Durch die wirksame Anfechtung wird das Rechtsgeschäft grundsätzlich rückwirkend (lat. ex tunc) vernichtet. Es ist deshalb als von Anfang an nichtig anzusehen (§ 142 Abs. 1 BGB). Ausnahmen von dieser Rückwirkung bestehen bei der Anfechtung der Eingehung der Ehe (§ 1313 BGB), bei Gesellschafts- und bei Arbeitsverträgen. Dort wirkt die Anfechtung erst ab dem Zugang der Erklärung, also nur für die Zukunft (lat. ex nunc). Begründet wird dies damit, dass die Rückabwicklung bereits in Vollzug gesetzter Arbeitsverträge und Gesellschaftsverträge zu Rückabwicklungsproblemen führen würde. Insofern gelten diese Verträge für die Vergangenheit nicht als nichtig. Jedoch soll die Anfechtung dennoch auf den Zeitpunkt zurückwirken, zu dem das Arbeitsverhältnis außer Vollzug gesetzt worden ist, da sich ab diesem Zeitpunkt keine Rückabwicklungsprobleme mehr ergeben.
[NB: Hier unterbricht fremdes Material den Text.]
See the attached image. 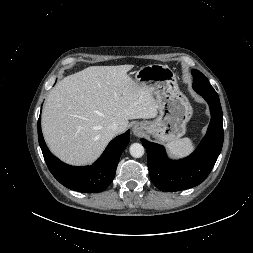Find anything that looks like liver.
<instances>
[{
	"label": "liver",
	"mask_w": 253,
	"mask_h": 253,
	"mask_svg": "<svg viewBox=\"0 0 253 253\" xmlns=\"http://www.w3.org/2000/svg\"><path fill=\"white\" fill-rule=\"evenodd\" d=\"M133 67L90 66L55 85L42 111L43 136L53 154L72 165L91 163L126 131L128 120L156 117L153 93L127 75ZM114 122L117 133L108 128Z\"/></svg>",
	"instance_id": "6515ba94"
}]
</instances>
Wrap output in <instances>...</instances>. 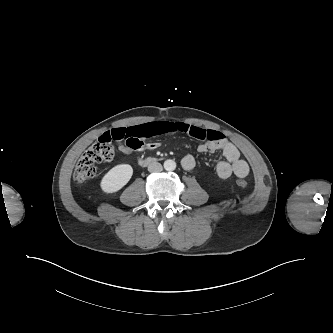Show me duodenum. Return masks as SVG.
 Returning <instances> with one entry per match:
<instances>
[{
  "mask_svg": "<svg viewBox=\"0 0 333 333\" xmlns=\"http://www.w3.org/2000/svg\"><path fill=\"white\" fill-rule=\"evenodd\" d=\"M154 161H156V159L154 157H144V158H140L138 160L139 164L142 166L148 165Z\"/></svg>",
  "mask_w": 333,
  "mask_h": 333,
  "instance_id": "obj_1",
  "label": "duodenum"
}]
</instances>
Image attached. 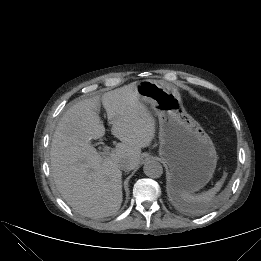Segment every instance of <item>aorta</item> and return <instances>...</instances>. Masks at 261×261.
Returning <instances> with one entry per match:
<instances>
[{
    "instance_id": "762f6f07",
    "label": "aorta",
    "mask_w": 261,
    "mask_h": 261,
    "mask_svg": "<svg viewBox=\"0 0 261 261\" xmlns=\"http://www.w3.org/2000/svg\"><path fill=\"white\" fill-rule=\"evenodd\" d=\"M144 173L150 178H159L163 174L162 165L155 160H150L143 167Z\"/></svg>"
}]
</instances>
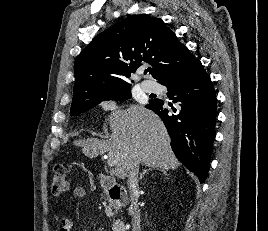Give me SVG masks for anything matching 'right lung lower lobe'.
I'll list each match as a JSON object with an SVG mask.
<instances>
[{"mask_svg": "<svg viewBox=\"0 0 268 231\" xmlns=\"http://www.w3.org/2000/svg\"><path fill=\"white\" fill-rule=\"evenodd\" d=\"M159 83L168 88L167 95L175 104L154 99L146 107L161 117L175 155L203 183L209 170L217 116L210 76L198 60Z\"/></svg>", "mask_w": 268, "mask_h": 231, "instance_id": "98d812e1", "label": "right lung lower lobe"}]
</instances>
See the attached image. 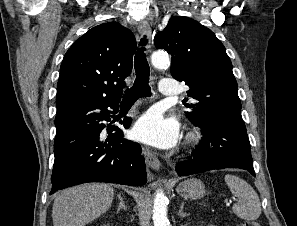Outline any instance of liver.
Masks as SVG:
<instances>
[{
  "instance_id": "obj_1",
  "label": "liver",
  "mask_w": 297,
  "mask_h": 226,
  "mask_svg": "<svg viewBox=\"0 0 297 226\" xmlns=\"http://www.w3.org/2000/svg\"><path fill=\"white\" fill-rule=\"evenodd\" d=\"M114 189L108 184H84L62 191L54 200L53 226H85L108 211Z\"/></svg>"
}]
</instances>
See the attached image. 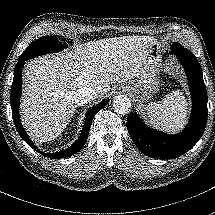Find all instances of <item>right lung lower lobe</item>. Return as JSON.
Wrapping results in <instances>:
<instances>
[{
    "label": "right lung lower lobe",
    "instance_id": "98d812e1",
    "mask_svg": "<svg viewBox=\"0 0 215 215\" xmlns=\"http://www.w3.org/2000/svg\"><path fill=\"white\" fill-rule=\"evenodd\" d=\"M25 61L26 60H24V59H20L19 62L16 64V67L14 69L13 83L11 86L10 100H11L12 116H13L15 127H16L18 133L20 134V136L22 137V139L31 148H33L35 151L39 152L43 156L51 158V159L70 157L73 154L79 152L83 148L84 144L87 141L90 126H91L92 120L94 118V115L98 111L103 109L107 105L108 101L107 100L102 101L99 105H97L96 107H93L92 109H90L87 112L81 134L78 137V139L70 147H68L67 149L61 150L59 152H55V153L42 152L29 139V137L27 136V134L20 122L19 103H20V97H21V92H22V68H23Z\"/></svg>",
    "mask_w": 215,
    "mask_h": 215
}]
</instances>
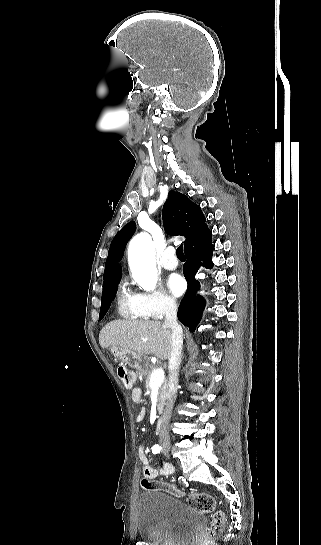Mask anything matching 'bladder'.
<instances>
[{"instance_id": "bladder-1", "label": "bladder", "mask_w": 321, "mask_h": 545, "mask_svg": "<svg viewBox=\"0 0 321 545\" xmlns=\"http://www.w3.org/2000/svg\"><path fill=\"white\" fill-rule=\"evenodd\" d=\"M205 526L203 512L166 491L151 489L139 496L138 534L149 545H192Z\"/></svg>"}]
</instances>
Auch kann die Wirkung der Anfechtung durch Treu und Glauben nach § 242 BGB ausgeschlossen sein. Dies ist bspw. dann der Fall, wenn der Anfechtungsgegner einer aufgrund eines Irrtums erfolgten Anfechtung, den Vertrag wie durch den Anfechtenden eigentlich gemeint oder verstanden gegen sich gelten lässt. Der Anfechtende muss sich an dem eigentlich gewollten festhalten lassen, da er andernfalls treuwidrig durch widersprüchliches Verhalten (venire contra factum proprium) zu einem nicht vorgesehen Reuerecht käme.[3]

Der Anfechtende ist zum Schadenersatz verpflichtet, außer wenn der Vertragspartner den Grund für die Anfechtbarkeit des Geschäfts kannte oder kennen musste (§ 122 BGB) bzw. bei arglistiger Täuschung oder Drohung. Dabei haftet der Anfechtende jedoch nicht für den Schaden, der dem Vertragspartner durch die Nichterfüllung des angefochtenen Rechtsgeschäfts entsteht (Nichterfüllungsschaden, positives Interesse), sondern lediglich für den Schaden, der diesem durch das Vertrauen in die Wirksamkeit entstanden ist (Vertrauensschaden, negatives Interesse).

Gegebenenfalls entstehen auch bereicherungsrechtliche Ansprüche aus den §§ 812 ff. BGB. Durch den nichtigen Rechtsgrund (Vertrag) sind Leistungen zu Unrecht erbracht worden, deren Rückabwicklung das Bereicherungsrecht gewährleistet.

Familienrecht

Im Familienrecht gibt es andere gesetzliche Voraussetzungen für einen Anfechtungsgrund. So erschwert das Familienrecht die Anfechtung einer Ehe§ 1313 ff. BGB), auch verfahrensrechtlich.

Arbeitsrecht

Im Grundsatz können auch Willenserklärungen, die auf Abschluss eines Arbeitsvertrages gerichtet waren, angefochten werden. Jedoch wird das Anfechtungsrecht hierbei ein wenig modifiziert. So muss die Anfechtung nicht wie in § 121 BGB unverzüglich geschehen, sondern kann analog § 626 Abs. 2 BGB bis zu zwei Wochen nach Kenntnis des Grundes erfolgen. Auch wirkt die Anfechtung entgegen § 142 BGB nicht ex tunc sondern ex nunc. Dies ist allein der praktisch beinahe unmöglichen kondiktionsrechtlichen Rückabwicklung, bei der nicht nur Arbeitsleistung und Lohn, sondern auch Sozialabgeben, Steuerzahlungen, öffentliche Förderungen, etc. berücksichtigt werden müssten, des Arbeitsverhältnisses geschuldet. Ähnliche Einschränkungen der Rechtsfolge ergeben sich auch bei angefochtenen Gesellschaftsverträgen. Die Anfechtung kann jedoch auf den Zeitpunkt der Außervollzugsetzung des Arbeitsverhältnisses zurückverlegt werden, so z. B. auf den Zeitpunkt vor dem Urlaub. Dies hat den Vorteil, dass der Arbeitgeber kein Urlaubsgeld zahlen muss.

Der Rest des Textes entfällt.